The unexpected behavior happens when the provided amplitudes add up to be larger than 1.

r = linspace(1.5,6,201);
P = dd_gauss2(r,[3 0.4 1.1 4 0.3]);

This completely ignores the second Gauss.

Similar with 3 Gaussians

P = dd_gauss3(r,[3 0.4 1.1 3.5 0.7 0.4 4.3 0.5]);

In this snippet the second Gauss has an amplitude assigned (I'm guessing 0.4/(1.1+0.4) or is it 0.4?) even though the first Gauss has an amplitude > 1, and the amplitude for the 3rd Gauss is set to zero.

Though it makes sense to some extend, this behavior is a little unexpected. Maybe it is worth adding a warning if the provided relative amplitudes add up to more than 1?

stestoll commented 4 years ago

This is not straightforward to fix, since there is probably a more fundamental issue: The multi-Gauss models take the amplitude parameters assuming they are independent. For example, dd_gauss3 defines the upper limits for both A(1) and A(2) to be one, so this point in parameter space violates the normalization condition A(1)+A(2)+A(3)==1 without even having a specific (nonnegative) value for A(3).

The question is what are the practical consequences of this for fitting.

luisfabib commented 4 years ago

There are two possible situations:

Bounded ampltiudes + Implicit amplitudes: what we are doing right now. Having the amplitudes in the range [0,1], and constraining the last amplitude such that it is given by the normalization condition. It leads to the effects described above but allows to reduce the parameter space of such multi-components models by one parameter.
Upper unbounded amplitudes + Normalization: by allowing the amplitudes to adapt any non-negative value and then internally normalizing to the sum, i.e. A = A/sum(A) one would always satisfy the normalization condition. It would also avoid situations where Gaussians with non-zero amplitude would get "deleted" (as shown in the OP). The disadvantage here is that all amplitudes must be explicit parameters and the last amplitude cannot be inferred from the other amplitudes anymore. Therefore, an additional fit parameter would be introduced.
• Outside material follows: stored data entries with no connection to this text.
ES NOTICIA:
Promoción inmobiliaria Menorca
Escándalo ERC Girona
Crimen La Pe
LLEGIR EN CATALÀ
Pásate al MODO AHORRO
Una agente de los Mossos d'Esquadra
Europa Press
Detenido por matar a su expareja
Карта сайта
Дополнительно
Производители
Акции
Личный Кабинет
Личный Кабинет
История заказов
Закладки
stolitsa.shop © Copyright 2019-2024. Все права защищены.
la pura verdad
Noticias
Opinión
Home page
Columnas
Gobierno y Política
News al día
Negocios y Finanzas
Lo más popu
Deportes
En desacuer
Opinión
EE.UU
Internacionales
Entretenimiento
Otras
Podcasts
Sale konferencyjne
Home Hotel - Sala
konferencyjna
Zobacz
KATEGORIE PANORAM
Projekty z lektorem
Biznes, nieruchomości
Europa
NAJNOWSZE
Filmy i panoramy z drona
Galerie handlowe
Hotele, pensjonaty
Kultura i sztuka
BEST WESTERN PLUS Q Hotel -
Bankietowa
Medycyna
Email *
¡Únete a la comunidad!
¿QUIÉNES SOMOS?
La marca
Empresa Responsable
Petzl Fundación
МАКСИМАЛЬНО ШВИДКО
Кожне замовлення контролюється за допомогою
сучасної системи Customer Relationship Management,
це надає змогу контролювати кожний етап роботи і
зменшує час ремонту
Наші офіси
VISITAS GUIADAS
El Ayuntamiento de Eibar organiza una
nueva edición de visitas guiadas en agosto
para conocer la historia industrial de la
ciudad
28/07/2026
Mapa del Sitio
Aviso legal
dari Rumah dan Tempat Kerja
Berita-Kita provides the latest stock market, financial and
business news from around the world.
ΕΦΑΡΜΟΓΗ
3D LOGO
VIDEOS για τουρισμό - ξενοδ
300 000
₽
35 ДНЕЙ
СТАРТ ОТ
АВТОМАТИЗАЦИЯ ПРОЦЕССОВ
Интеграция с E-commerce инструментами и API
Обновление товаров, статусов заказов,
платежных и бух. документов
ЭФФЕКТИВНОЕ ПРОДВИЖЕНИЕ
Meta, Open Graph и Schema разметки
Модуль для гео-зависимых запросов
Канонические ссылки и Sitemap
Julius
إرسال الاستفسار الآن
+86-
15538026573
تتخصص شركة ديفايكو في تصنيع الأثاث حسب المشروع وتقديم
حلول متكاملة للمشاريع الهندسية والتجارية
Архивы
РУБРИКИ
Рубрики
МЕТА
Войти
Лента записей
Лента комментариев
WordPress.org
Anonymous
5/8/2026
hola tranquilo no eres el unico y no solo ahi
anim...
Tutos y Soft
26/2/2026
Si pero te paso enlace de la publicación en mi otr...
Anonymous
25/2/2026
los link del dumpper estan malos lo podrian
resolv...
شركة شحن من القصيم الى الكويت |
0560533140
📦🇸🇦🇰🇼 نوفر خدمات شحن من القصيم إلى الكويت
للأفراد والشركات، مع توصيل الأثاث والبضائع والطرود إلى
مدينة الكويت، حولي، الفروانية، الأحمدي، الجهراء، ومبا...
In both situations, any optimal solution to a problem is contained in the parameter space, therefore during fitting the solution should be found independently of the case one chooses. The differences arises in (probably) fitting times and multi-start runs required to find the global solution of these models.

stestoll commented 4 years ago

We should implement the second approach, i.e. have N amplitude parameters in an N-Gauss model, and normalize internally. Although this adds one more parameter to each of the mixture model, this should be quite transparent for the user. It also eliminates the current problem during fitting with an N-Gauss model, where the model sometimes collapses to an N-1 Gauss model because the last amplitude is set to zero.

The only downside is that the models are not uniquely specified, since the overall scale of the amplitudes has no effect on the model output.

luisfabib commented 4 years ago

With these changes, this issue should be closed.

Although it is still possible to get into situations where the N-Gauss model collapses into a N-1 model during fitting, their frequency should be considerably reduced. This also means that less (or potentially none) multi-starts are required to find the optimal global solution.